Will John Roberts Save SCOTUS From Paralysis?


With Senate Republicans all but screaming out that the are willing to subvert the U.S. Constitution rather than affirm a nominee to the Supreme Court offered up by Barack Obama - a black man despised by the GOP's increasingly racist base - the Court appears headed toward paralysis with numerous 4-4 decisions which will result in inconsistent application of the law in the different Court of Appeals circuits.  A piece in Slate makes the case that perhaps Chief Justice John Roberts will work behind the scenes to keep this from happening.  It's a nice thought, but only time will tell if the conjecture is accurate.  Here are article highlights:
With Justice Antonin Scalia’s sudden death earlier this month, the Supreme Court has gone from a sleeper issue in the 2016 election to the only issue. Democrats are trying to make political hay of Republicans’ unprecedented obstructionism. Mitch McConnell said again on Tuesday that there will be no confirmation hearing for any nominee until after November’s election, and Republicans on the Judiciary Committee also reiterated that there will be no hearing and no vote.

The need for electoral action will feel more urgent if the Supreme Court’s much-touted term of the century—including pending cases on abortion, affirmative action, religious liberty, voting rights, and funding for public sector unions—ends in a raft of confusing 4-4 ties. A series of ties would be disastrous in a term full of landmark cases. The practical effect would be that while the lower court decision stands in that jurisdiction, the new rule doesn’t apply throughout the country. The decision has no precedential value, and you may end up with a crazy quilt of constitutional law. That should scare voters!
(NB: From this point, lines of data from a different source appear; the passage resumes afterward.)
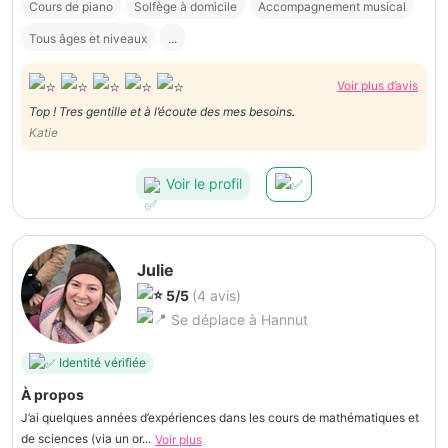
Cours de piano
Solfège à domicile
Accompagnement musical
Tous âges et niveaux
...
Voir plus d’avis
Top ! Tres gentille et à l’écoute des mes besoins.
Katie
Voir le profil
Julie
5/5
(4 avis)
Se déplace à Hannut
Identité vérifiée
À propos
J’ai quelques années d’expériences dans les cours de mathématiques et
de sciences (via un or...
Voir plus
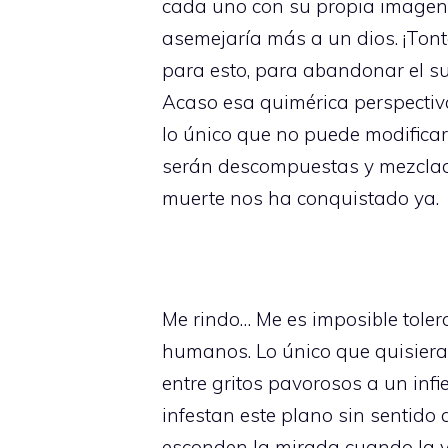
cada uno con su propia imagen y
asemejaría más a un dios. ¡Tont
para esto, para abandonar el su
Acaso esa quimérica perspectiva
lo único que no puede modificar
serán descompuestas y mezcladas
muerte nos ha conquistado ya.
Me rindo… Me es imposible toler
humanos. Lo único que quisiera
entre gritos pavorosos a un inf
infestan este plano sin sentido
esconden la mirada cuando la 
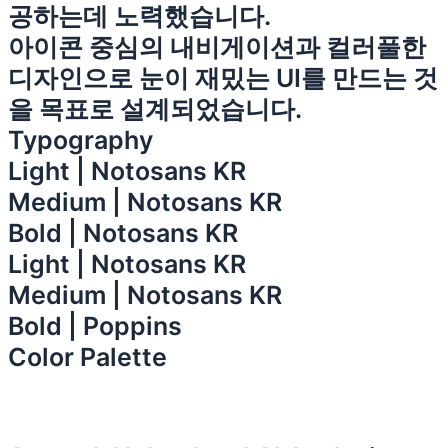
공하는데 노력했습니다.
아이콘 중심의 내비게이션과 컬러풀한
디자인으로 눈이 재밌는 UI를 만드는 것
을 목표로 설계되었습니다.
Typography
Light | Notosans KR
Medium | Notosans KR
Bold | Notosans KR
Light | Notosans KR
Medium | Notosans KR
Bold | Poppins
Color Palette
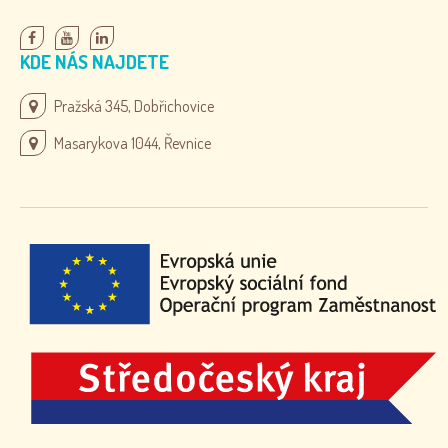
KDE NÁS NAJDETE
Pražská 345, Dobřichovice
Masarykova 1044, Řevnice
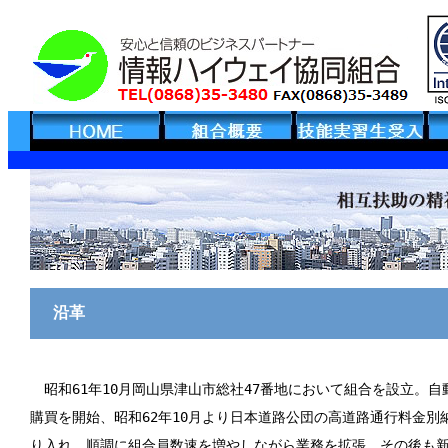
沿革
昭和61年10月岡山県津山市総社47番地において組合を設立。
購買を開始、昭和62年10月より日本道路公団の高道路通行料金別
り入れ、順調に組合員数速を増やしながら業務を拡張。その後も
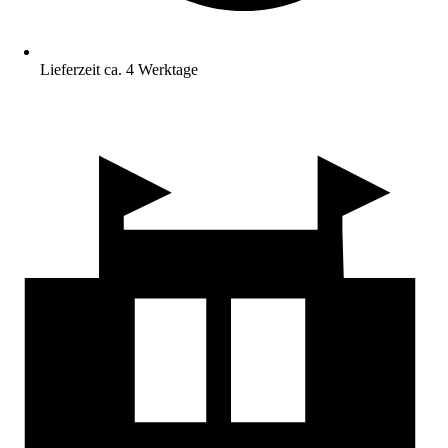
Lieferzeit ca. 4 Werktage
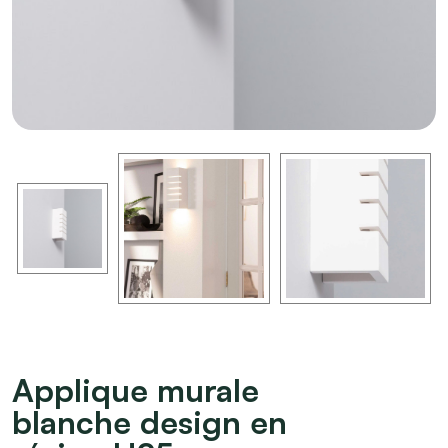
Applique murale
blanche design en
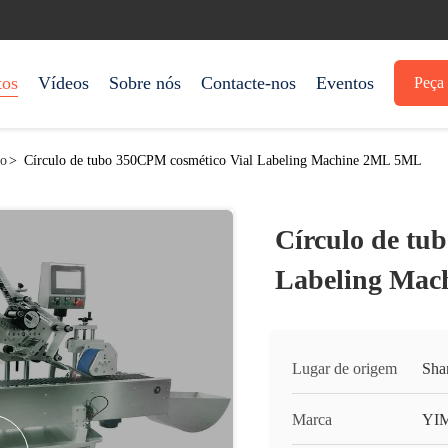
tos
Vídeos
Sobre nós
Contacte-nos
Eventos
Peça 
io
>
Círculo de tubo 350CPM cosmético Vial Labeling Machine 2ML 5ML
Círculo de tu
Labeling Ma
Lugar de origem
Sha
Marca
YI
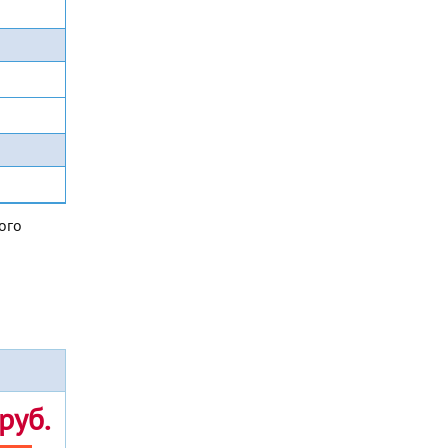
ого
руб.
The problem with this hypothetical is that it assumes the Supreme Court will glumly play along, showcasing their institutional paralysis and despair. . . . split votes dutifully along 4-4 lines, write angry dissents, and more or less perform a Still Life in Dysfunction for the next four months.
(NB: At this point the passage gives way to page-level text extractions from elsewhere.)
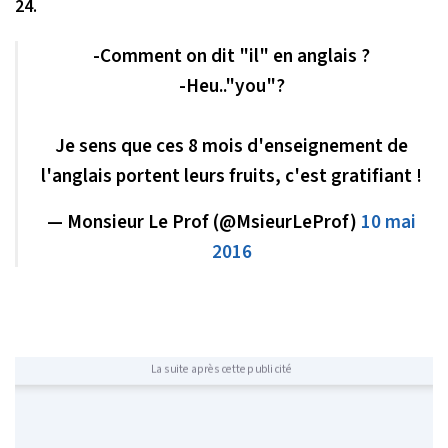
24.
-Comment on dit "il" en anglais ?
-Heu.."you"?
Je sens que ces 8 mois d'enseignement de
l'anglais portent leurs fruits, c'est gratifiant !
— Monsieur Le Prof (@MsieurLeProf)
10 mai
2016
La suite après cette publicité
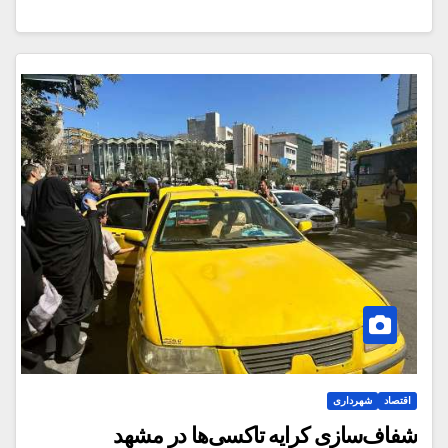
اقتصاد
شهرداری
شفاف‌سازی کرایه تاکسی‌ها در مشهد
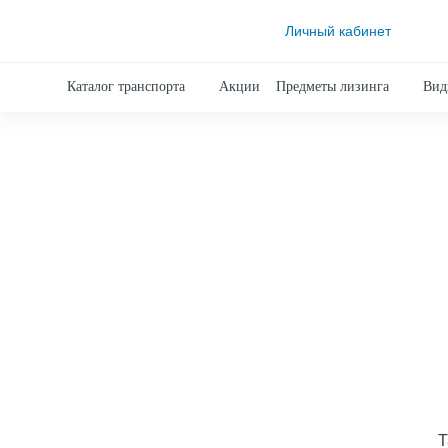
Личный кабинет
Каталог транспорта
Акции
Предметы лизинга
Вид
Т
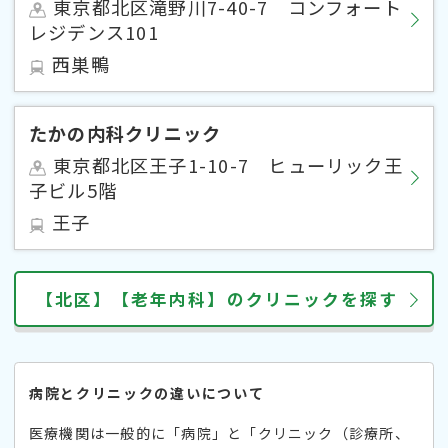
東京都北区滝野川7-40-7 コンフォート
レジデンス101
西巣鴨
たかの内科クリニック
東京都北区王子1-10-7 ヒューリック王
子ビル5階
王子
【北区】【老年内科】のクリニックを探す
病院とクリニックの違いについて
医療機関は一般的に「病院」と「クリニック（診療所、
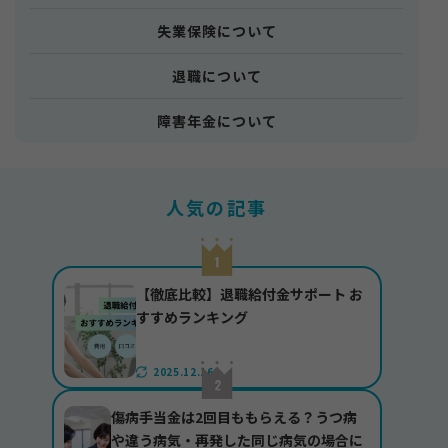
失業保険について
退職について
障害年金について
人気の記事
【徹底比較】退職給付金サポート お
すすめランキング
2025.12.16
傷病手当金は2回目ももらえる？うつ病
や違う病気・再発した同じ病気の場合に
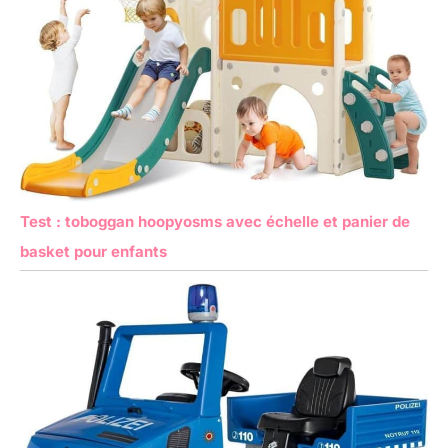
Test : toboggan hoopyosms avec échelle et panier de
basket pour enfants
That may still happen, but it’s not the most likely outcome. As several astute court-watchers have already observed, Chief Justice John Roberts is nobody’s Exhibit A, and he has the ability to control and guide the high court in ways that may avoid the kind of public trainwreck that Democrats are hoping for. 
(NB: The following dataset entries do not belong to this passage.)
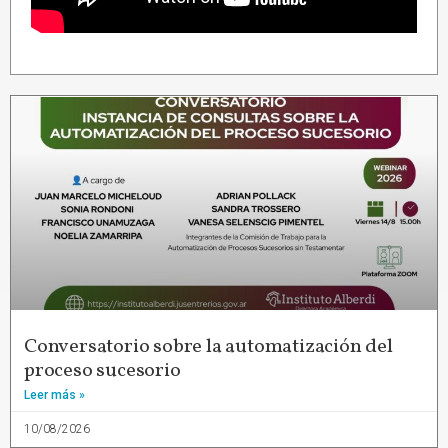
Conversatorio sobre la automatización del
proceso sucesorio
Leer más »
10/08/2026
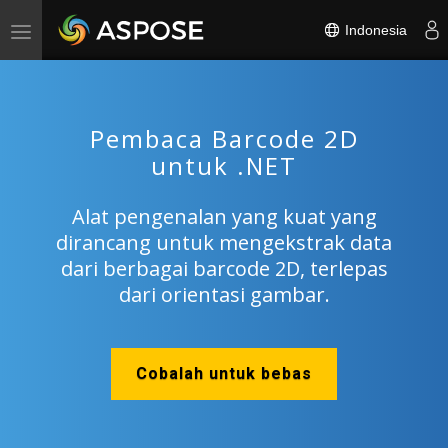
Indonesia
Toggle
navigation
Pembaca Barcode 2D
untuk .NET
Alat pengenalan yang kuat yang
dirancang untuk mengekstrak data
dari berbagai barcode 2D, terlepas
dari orientasi gambar.
Cobalah untuk bebas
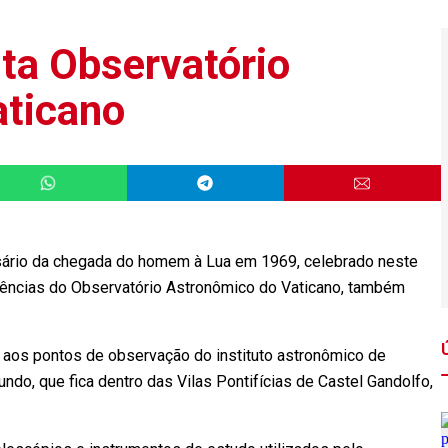
ita Observatório
aticano
rio da chegada do homem à Lua em 1969, celebrado neste
dências do Observatório Astronômico do Vaticano, também
a aos pontos de observação do instituto astronômico de
do, que fica dentro das Vilas Pontifícias de Castel Gandolfo,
Goldstein [od SCOTUS Blog] went on to note that “there is historical precedent for this circumstance that points to the Court ordering the cases reargued once a new Justice is confirmed.” Holding cases over for reargument next term only works if there are hearings and a vote this summer. But even if they cannot order reargument, there’s always the option of deciding the closely fought, closely watched cases on narrow technical grounds this year, and waiting for them to trickle back to the high court after Scalia’s seat is filled.

This is where John Roberts may come in. If anything matters as much to the chief justice as his own ideology, it’s institutional appearances. There is nothing Roberts hates more than public attempts to play political football with his court, regardless of which side is lobbing the ball. In a speech in Nebraska last year, Roberts talked openly about the ruptured state of affairs in Washington, noting that the “partisan rancor” of Congress “impedes their ability to carry out their functions.” He fretted, “I don’t want this to spill over and affect us.”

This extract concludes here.